Work order =
For this exercise, copy all the data exactly and include none of the pictures.

Stored data entries:
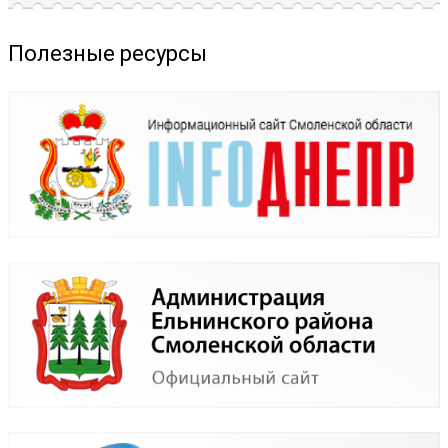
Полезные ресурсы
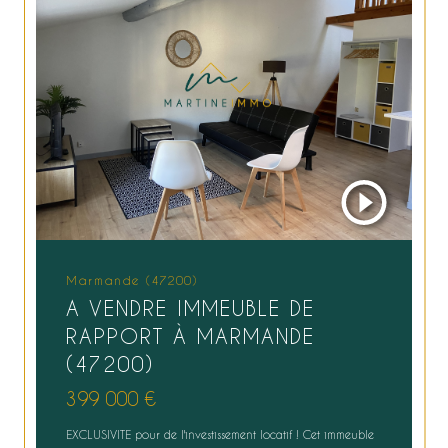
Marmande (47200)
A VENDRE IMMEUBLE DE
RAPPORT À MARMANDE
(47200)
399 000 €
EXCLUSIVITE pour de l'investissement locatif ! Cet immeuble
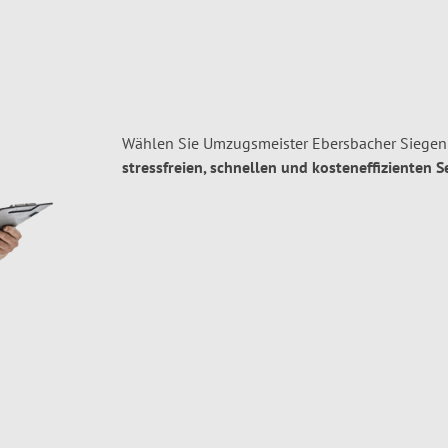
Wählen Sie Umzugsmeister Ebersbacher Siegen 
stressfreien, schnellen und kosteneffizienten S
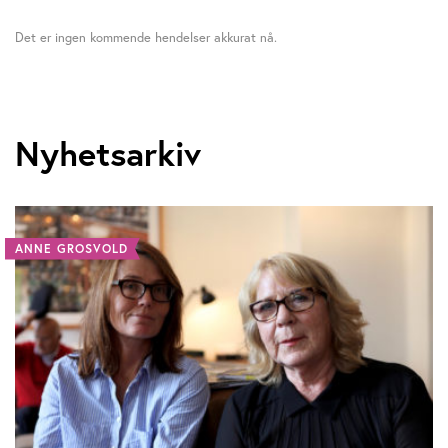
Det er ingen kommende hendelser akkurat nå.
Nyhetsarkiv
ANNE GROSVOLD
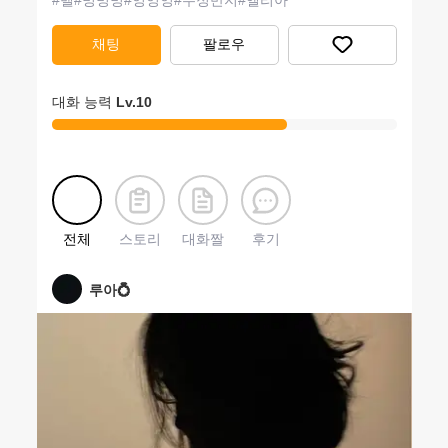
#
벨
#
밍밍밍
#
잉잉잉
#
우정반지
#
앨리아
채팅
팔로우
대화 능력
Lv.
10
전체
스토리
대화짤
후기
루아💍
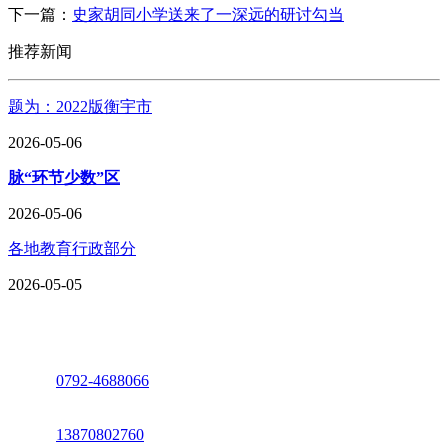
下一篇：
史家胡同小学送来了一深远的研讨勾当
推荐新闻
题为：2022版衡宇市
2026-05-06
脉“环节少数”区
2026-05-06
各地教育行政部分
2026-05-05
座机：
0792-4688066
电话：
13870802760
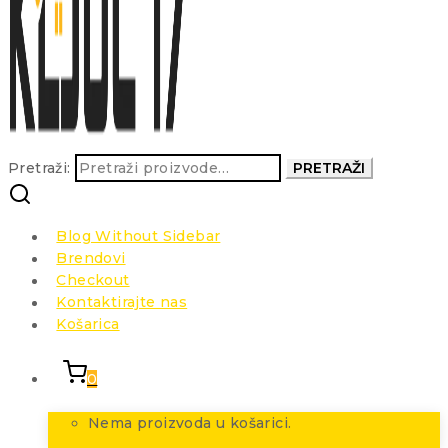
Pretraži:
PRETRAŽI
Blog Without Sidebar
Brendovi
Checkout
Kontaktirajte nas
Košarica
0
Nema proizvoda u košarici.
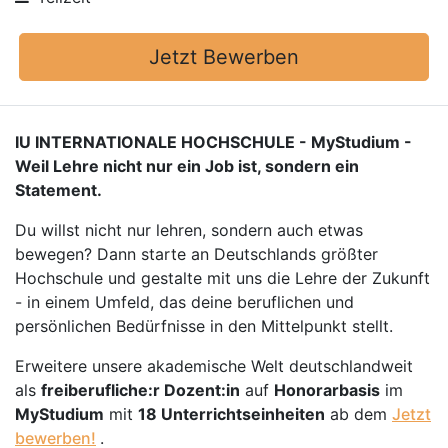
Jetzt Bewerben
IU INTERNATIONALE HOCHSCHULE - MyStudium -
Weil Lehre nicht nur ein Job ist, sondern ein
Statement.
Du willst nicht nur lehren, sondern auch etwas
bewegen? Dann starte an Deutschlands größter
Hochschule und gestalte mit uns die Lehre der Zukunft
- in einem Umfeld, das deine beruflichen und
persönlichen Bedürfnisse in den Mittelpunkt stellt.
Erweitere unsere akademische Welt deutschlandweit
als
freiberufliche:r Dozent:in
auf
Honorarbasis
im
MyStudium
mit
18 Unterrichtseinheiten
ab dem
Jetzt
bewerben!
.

Solution to this problem =
Полезные ресурсы
Marmande (47200)
A VENDRE IMMEUBLE DE
RAPPORT À MARMANDE
(47200)
399 000 €
EXCLUSIVITE pour de l'investissement locatif ! Cet immeuble
Wählen Sie Umzugsmeister Ebersbacher Siegen 
stressfreien, schnellen und kosteneffizienten S
Det er ingen kommende hendelser akkurat nå.
Nyhetsarkiv
ANNE GROSVOLD
#
벨
#
밍밍밍
#
잉잉잉
#
우정반지
#
앨리아
채팅
팔로우
대화 능력
Lv.
10
전체
스토리
대화짤
후기
루아💍
下一篇：
史家胡同小学送来了一深远的研讨勾当
推荐新闻
题为：2022版衡宇市
2026-05-06
脉“环节少数”区
2026-05-06
各地教育行政部分
2026-05-05
座机：
0792-4688066
电话：
13870802760
Pretraži:
PRETRAŽI
Blog Without Sidebar
Brendovi
Checkout
Kontaktirajte nas
Košarica
0
Nema proizvoda u košarici.
Jetzt Bewerben
IU INTERNATIONALE HOCHSCHULE - MyStudium -
Weil Lehre nicht nur ein Job ist, sondern ein
Statement.
Du willst nicht nur lehren, sondern auch etwas
bewegen? Dann starte an Deutschlands größter
Hochschule und gestalte mit uns die Lehre der Zukunft
- in einem Umfeld, das deine beruflichen und
persönlichen Bedürfnisse in den Mittelpunkt stellt.
Erweitere unsere akademische Welt deutschlandweit
als
freiberufliche:r Dozent:in
auf
Honorarbasis
im
MyStudium
mit
18 Unterrichtseinheiten
ab dem
Jetzt
bewerben!
.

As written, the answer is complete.